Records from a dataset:
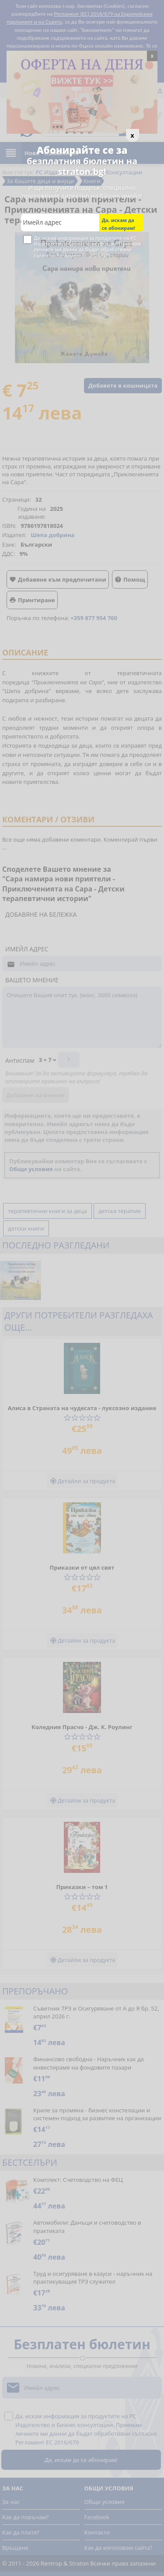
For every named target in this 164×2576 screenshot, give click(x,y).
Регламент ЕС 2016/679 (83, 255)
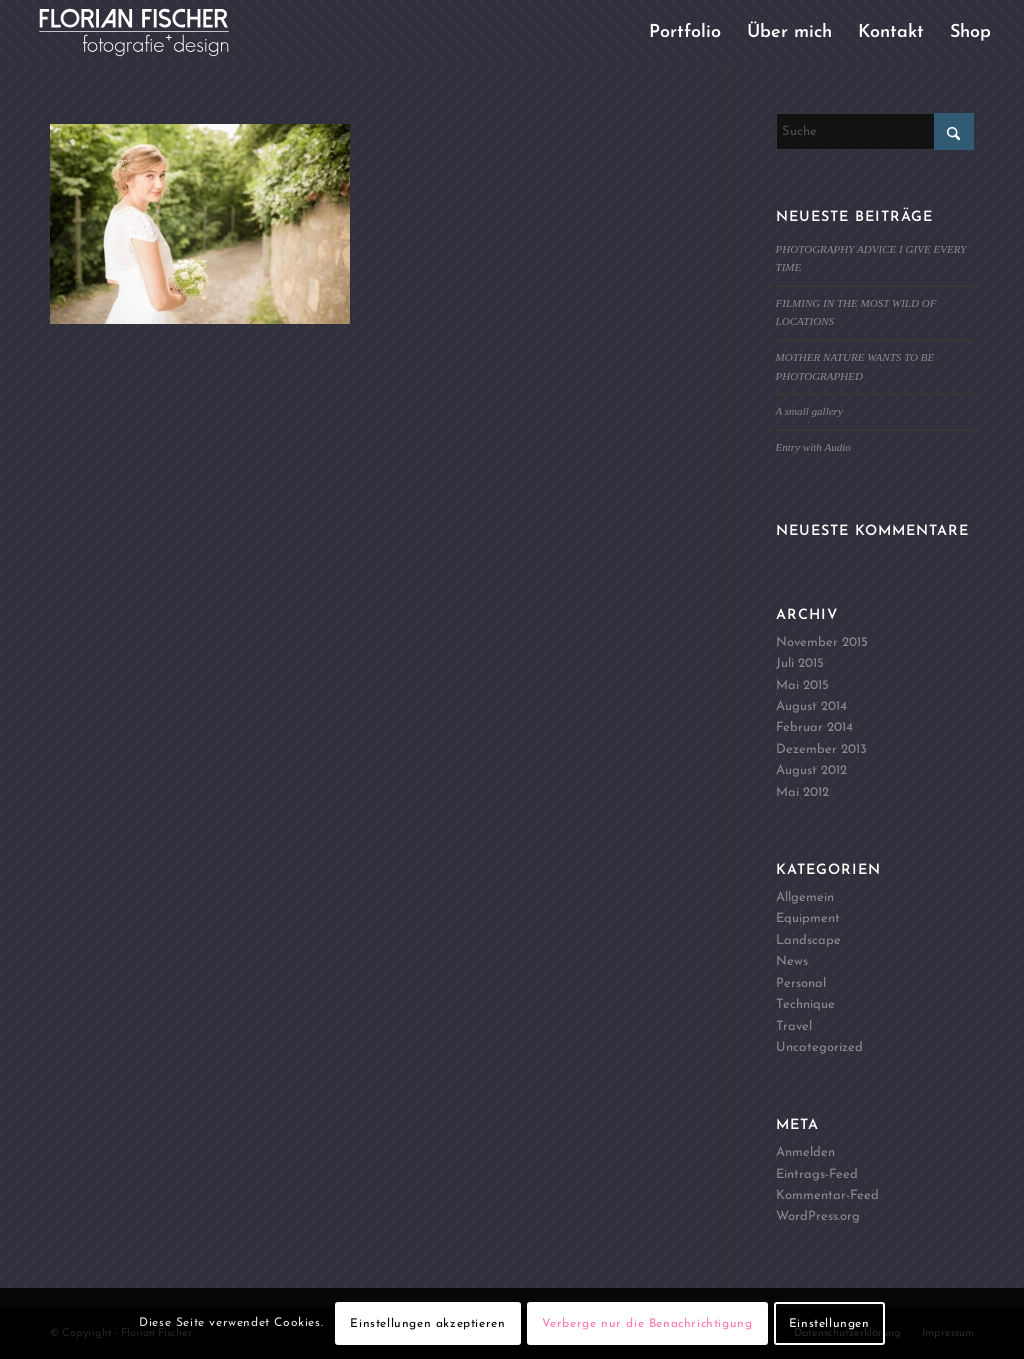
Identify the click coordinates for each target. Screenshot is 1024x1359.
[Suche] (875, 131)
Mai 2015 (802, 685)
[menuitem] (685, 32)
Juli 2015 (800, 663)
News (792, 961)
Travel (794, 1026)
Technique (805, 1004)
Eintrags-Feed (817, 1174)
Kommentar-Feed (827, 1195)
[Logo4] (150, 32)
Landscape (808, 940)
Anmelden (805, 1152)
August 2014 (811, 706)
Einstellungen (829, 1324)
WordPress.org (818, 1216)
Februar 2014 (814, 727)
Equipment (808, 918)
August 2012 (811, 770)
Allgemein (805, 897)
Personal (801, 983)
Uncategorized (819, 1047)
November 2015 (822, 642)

- Problem to work on
Word for word, retype the lines from the one containing "Landscape (808, 940)" through the final line of the data, including both ends and nothing more.

- Answer for this exercise
Landscape (808, 940)
Anmelden (805, 1152)
August 2014 (811, 706)
Einstellungen (829, 1324)
WordPress.org (818, 1216)
Februar 2014 (814, 727)
Equipment (808, 918)
August 2012 (811, 770)
Allgemein (805, 897)
Personal (801, 983)
Uncategorized (819, 1047)
November 2015 (822, 642)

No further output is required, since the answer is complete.